The original AirPods Pro were pretty decent for their time, but the second-generation version tops the original in almost every way, boasting greatly improved sonics and bass response, twice the ANC, a new Transparency mode that blunts excessively loud exterior noises, better battery life, and a MagSafe-enabled carrying case that now works with Apple Watch chargers. Of course, the best AirPods Pro features will only work within the Apple ecosystem, which means Android users would be better off looking elsewhere.
Headphones with active noise cancellation (ANC) identify sound waves associated with noise and electronically generate an inverse sound wave that cancels it out. Here’s what we mean: A sound wave is similar to the ripples in a pond. Toss a pebble in the pond, then introduce ripples of the opposite pattern, and you’ll smooth the pond’s surface. Active noise cancellation (ANC) works in a similar manner. Microphones mounted on the headphone analyze ambient sound waves and then produce inverse sound waves that will cancel them out.
As you might expect, the ANC technologies from some manufacturers are incredibly effective; others, less so. We’ve tested models from AKG, Bose, Bowers & Wilkins, JBL, Libratone, and Sony and found them to be very good.
Adaptive noise cancellation is the most sophisticated type of ANC. It operates on the same principles, but adapts to your surroundings to apply more or less of the effect and to even bring in sounds from the outside world.

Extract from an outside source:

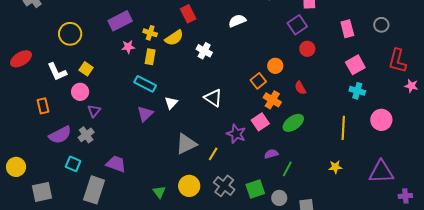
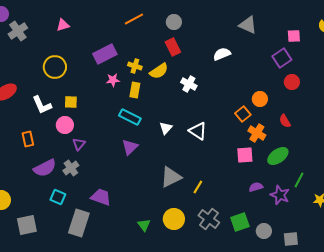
yellow square: (86, 69) -> (71, 102), turned -32
white triangle: (171, 103) -> (166, 128), moved
pink square: (260, 122) -> (245, 155), turned 30
purple star: (236, 134) -> (280, 195), moved
green line: (287, 169) -> (299, 180), moved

Some adaptive noise-cancelling solutions even take into account how fast you’re moving, the air pressure around you, and whether you’re likely in a plane, taking a walk, or holding a conversation. Many operate in conjunction with a mobile app on your smartphone.
Some individuals find that ANC headphones exert pressure on their ears, creating a similar sensation to being under water. If you find ANC headphones to be uncomfortable, you’ll prefer a model with good passive noise cancellation. That type of headphone deliver other benefits, too: They’re the least likely to color the music you’re listening to, and they don’t need batteries. On the other hand, not all headphones with passive noise cancellation are wireless.